(Saved entries)

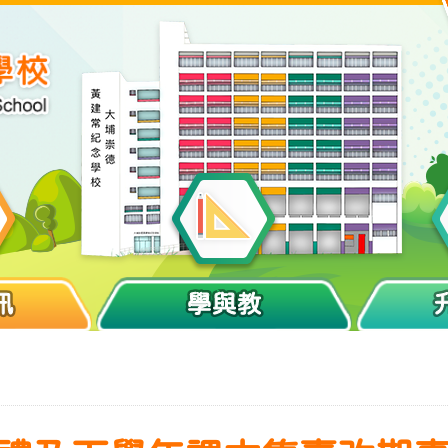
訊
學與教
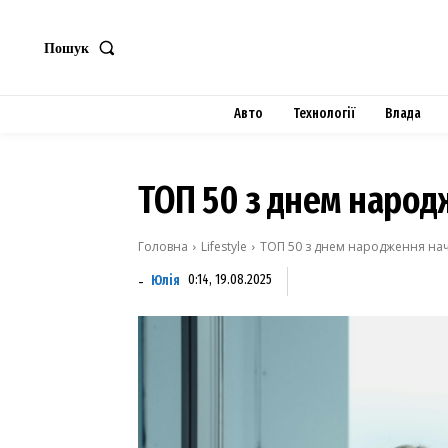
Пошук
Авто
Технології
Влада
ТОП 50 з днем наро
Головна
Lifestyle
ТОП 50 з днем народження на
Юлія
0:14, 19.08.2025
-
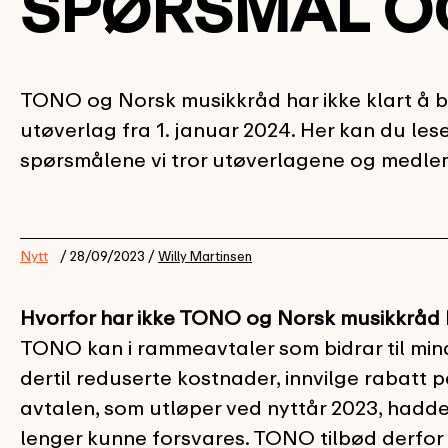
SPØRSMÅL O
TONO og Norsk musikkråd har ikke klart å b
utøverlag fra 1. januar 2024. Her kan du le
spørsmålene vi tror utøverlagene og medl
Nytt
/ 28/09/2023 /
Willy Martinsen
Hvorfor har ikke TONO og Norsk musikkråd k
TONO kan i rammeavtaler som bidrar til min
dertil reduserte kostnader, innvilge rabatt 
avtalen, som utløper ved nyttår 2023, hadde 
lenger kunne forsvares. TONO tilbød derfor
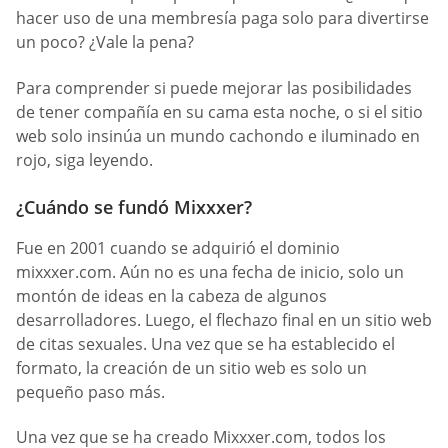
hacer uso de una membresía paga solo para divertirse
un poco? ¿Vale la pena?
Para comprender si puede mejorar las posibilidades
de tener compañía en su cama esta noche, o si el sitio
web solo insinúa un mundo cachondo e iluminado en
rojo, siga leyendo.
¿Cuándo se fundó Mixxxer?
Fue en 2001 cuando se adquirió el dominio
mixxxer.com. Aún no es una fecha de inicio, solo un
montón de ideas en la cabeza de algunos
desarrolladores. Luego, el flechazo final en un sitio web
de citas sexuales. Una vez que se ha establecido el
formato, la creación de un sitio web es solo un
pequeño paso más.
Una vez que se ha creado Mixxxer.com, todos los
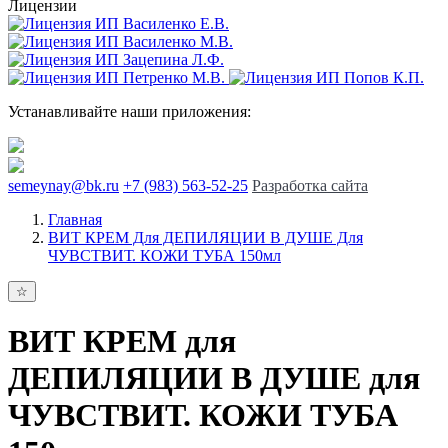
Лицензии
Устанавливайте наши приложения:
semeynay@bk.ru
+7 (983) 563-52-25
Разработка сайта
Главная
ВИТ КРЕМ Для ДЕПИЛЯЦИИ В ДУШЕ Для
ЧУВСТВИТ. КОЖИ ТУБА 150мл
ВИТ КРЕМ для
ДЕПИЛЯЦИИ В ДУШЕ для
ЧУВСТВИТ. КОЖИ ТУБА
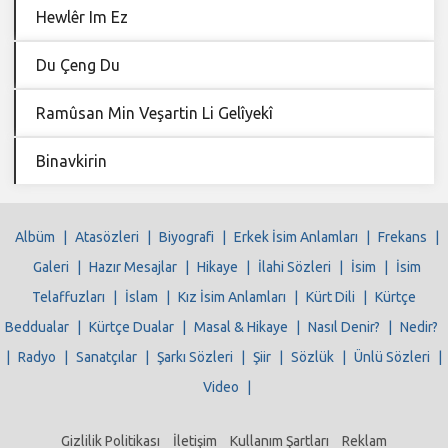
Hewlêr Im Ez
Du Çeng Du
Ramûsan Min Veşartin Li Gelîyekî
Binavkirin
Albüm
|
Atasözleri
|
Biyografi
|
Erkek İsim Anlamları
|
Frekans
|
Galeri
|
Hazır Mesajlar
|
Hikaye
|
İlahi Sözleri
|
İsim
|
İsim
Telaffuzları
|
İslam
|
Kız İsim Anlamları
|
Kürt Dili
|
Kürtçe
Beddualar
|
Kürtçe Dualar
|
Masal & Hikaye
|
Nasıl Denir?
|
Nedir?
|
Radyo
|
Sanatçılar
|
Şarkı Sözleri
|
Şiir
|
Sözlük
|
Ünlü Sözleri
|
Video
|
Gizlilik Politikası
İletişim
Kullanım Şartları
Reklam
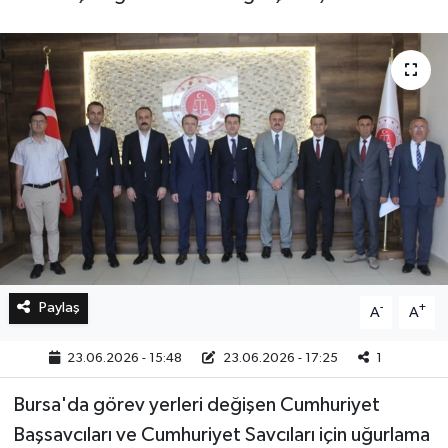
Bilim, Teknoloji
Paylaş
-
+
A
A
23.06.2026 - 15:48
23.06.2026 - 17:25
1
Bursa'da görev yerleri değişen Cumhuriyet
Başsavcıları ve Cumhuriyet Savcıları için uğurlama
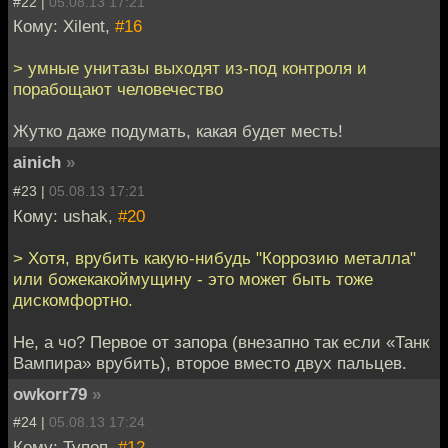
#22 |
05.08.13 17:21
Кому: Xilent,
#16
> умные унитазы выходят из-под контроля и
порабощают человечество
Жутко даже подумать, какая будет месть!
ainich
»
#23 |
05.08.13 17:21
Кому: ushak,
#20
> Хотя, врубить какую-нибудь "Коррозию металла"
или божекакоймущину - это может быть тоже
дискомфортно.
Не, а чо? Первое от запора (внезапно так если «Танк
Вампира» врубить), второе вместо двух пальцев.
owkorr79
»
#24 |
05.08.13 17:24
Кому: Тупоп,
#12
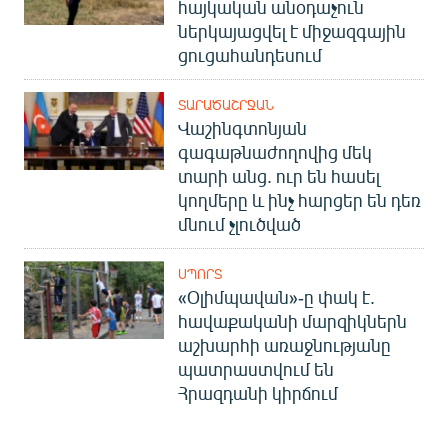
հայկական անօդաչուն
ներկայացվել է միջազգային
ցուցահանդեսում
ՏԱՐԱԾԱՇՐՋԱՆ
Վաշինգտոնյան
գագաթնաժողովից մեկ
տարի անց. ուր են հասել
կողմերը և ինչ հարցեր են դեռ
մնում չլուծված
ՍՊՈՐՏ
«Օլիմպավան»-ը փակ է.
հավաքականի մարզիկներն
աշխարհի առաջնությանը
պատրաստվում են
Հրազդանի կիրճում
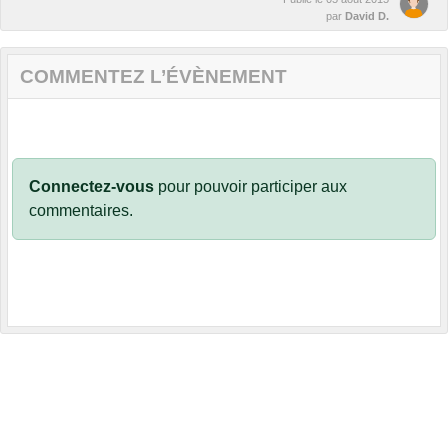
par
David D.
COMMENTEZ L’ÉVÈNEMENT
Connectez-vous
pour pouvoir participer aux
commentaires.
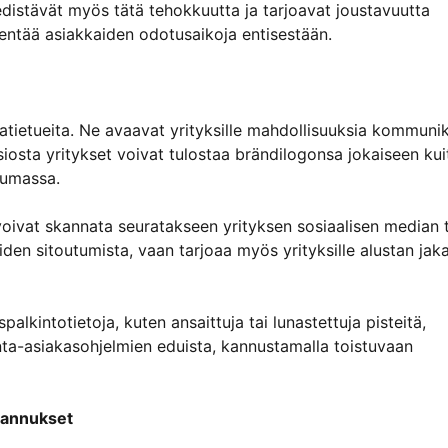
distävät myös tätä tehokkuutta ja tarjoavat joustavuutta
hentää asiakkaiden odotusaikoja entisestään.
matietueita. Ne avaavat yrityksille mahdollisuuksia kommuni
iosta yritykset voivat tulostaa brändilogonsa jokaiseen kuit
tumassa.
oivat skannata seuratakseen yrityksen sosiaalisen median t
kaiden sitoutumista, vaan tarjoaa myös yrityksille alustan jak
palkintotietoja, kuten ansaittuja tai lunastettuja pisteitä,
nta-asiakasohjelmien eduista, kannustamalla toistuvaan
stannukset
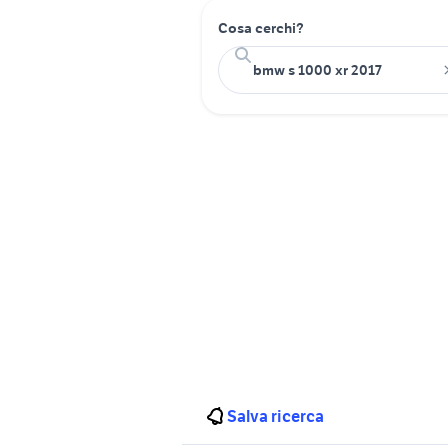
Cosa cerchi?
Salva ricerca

Task requirements ::
Without carrying over any picture, write out the entries above once more, exactly.

Exercise solution ::
訊
學與教
Пошук
Авто
Технології
Влада
ТОП 50 з днем наро
Головна
Lifestyle
ТОП 50 з днем народження на
Юлія
0:14, 19.08.2025
-
SPØRSMÅL O
TONO og Norsk musikkråd har ikke klart å b
utøverlag fra 1. januar 2024. Her kan du le
spørsmålene vi tror utøverlagene og medl
Nytt
/ 28/09/2023 /
Willy Martinsen
Hvorfor har ikke TONO og Norsk musikkråd k
TONO kan i rammeavtaler som bidrar til min
dertil reduserte kostnader, innvilge rabatt 
avtalen, som utløper ved nyttår 2023, hadde 
lenger kunne forsvares. TONO tilbød derfor
hacer uso de una membresía paga solo para divertirse
un poco? ¿Vale la pena?
Para comprender si puede mejorar las posibilidades
de tener compañía en su cama esta noche, o si el sitio
web solo insinúa un mundo cachondo e iluminado en
rojo, siga leyendo.
¿Cuándo se fundó Mixxxer?
Fue en 2001 cuando se adquirió el dominio
mixxxer.com. Aún no es una fecha de inicio, solo un
montón de ideas en la cabeza de algunos
desarrolladores. Luego, el flechazo final en un sitio web
de citas sexuales. Una vez que se ha establecido el
formato, la creación de un sitio web es solo un
pequeño paso más.
Una vez que se ha creado Mixxxer.com, todos los
Лицензии
Устанавливайте наши приложения:
semeynay@bk.ru
+7 (983) 563-52-25
Разработка сайта
Главная
ВИТ КРЕМ Для ДЕПИЛЯЦИИ В ДУШЕ Для
ЧУВСТВИТ. КОЖИ ТУБА 150мл
ВИТ КРЕМ для
ДЕПИЛЯЦИИ В ДУШЕ для
ЧУВСТВИТ. КОЖИ ТУБА
Hewlêr Im Ez
Du Çeng Du
Ramûsan Min Veşartin Li Gelîyekî
Binavkirin
Albüm
|
Atasözleri
|
Biyografi
|
Erkek İsim Anlamları
|
Frekans
|
Galeri
|
Hazır Mesajlar
|
Hikaye
|
İlahi Sözleri
|
İsim
|
İsim
Telaffuzları
|
İslam
|
Kız İsim Anlamları
|
Kürt Dili
|
Kürtçe
Beddualar
|
Kürtçe Dualar
|
Masal & Hikaye
|
Nasıl Denir?
|
Nedir?
|
Radyo
|
Sanatçılar
|
Şarkı Sözleri
|
Şiir
|
Sözlük
|
Ünlü Sözleri
|
Video
|
Gizlilik Politikası
İletişim
Kullanım Şartları
Reklam
Bilim, Teknoloji
Paylaş
-
+
A
A
23.06.2026 - 15:48
23.06.2026 - 17:25
1
Bursa'da görev yerleri değişen Cumhuriyet
Başsavcıları ve Cumhuriyet Savcıları için uğurlama
#22 |
05.08.13 17:21
Кому: Xilent,
#16
> умные унитазы выходят из-под контроля и
порабощают человечество
Жутко даже подумать, какая будет месть!
ainich
»
#23 |
05.08.13 17:21
Кому: ushak,
#20
> Хотя, врубить какую-нибудь "Коррозию металла"
или божекакоймущину - это может быть тоже
дискомфортно.
Не, а чо? Первое от запора (внезапно так если «Танк
Вампира» врубить), второе вместо двух пальцев.
owkorr79
»
#24 |
05.08.13 17:24
Кому: Тупоп,
#12
հայկական անօդաչուն
ներկայացվել է միջազգային
ցուցահանդեսում
ՏԱՐԱԾԱՇՐՋԱՆ
Վաշինգտոնյան
գագաթնաժողովից մեկ
տարի անց. ուր են հասել
կողմերը և ինչ հարցեր են դեռ
մնում չլուծված
ՍՊՈՐՏ
«Օլիմպավան»-ը փակ է.
հավաքականի մարզիկներն
աշխարհի առաջնությանը
պատրաստվում են
Հրազդանի կիրճում
par
David D.
COMMENTEZ L’ÉVÈNEMENT
Connectez-vous
pour pouvoir participer aux
commentaires.
distävät myös tätä tehokkuutta ja tarjoavat joustavuutta
hentää asiakkaiden odotusaikoja entisestään.
matietueita. Ne avaavat yrityksille mahdollisuuksia kommuni
iosta yritykset voivat tulostaa brändilogonsa jokaiseen kuit
tumassa.
oivat skannata seuratakseen yrityksen sosiaalisen median t
kaiden sitoutumista, vaan tarjoaa myös yrityksille alustan jak
palkintotietoja, kuten ansaittuja tai lunastettuja pisteitä,
nta-asiakasohjelmien eduista, kannustamalla toistuvaan
stannukset
Cosa cerchi?
Salva ricerca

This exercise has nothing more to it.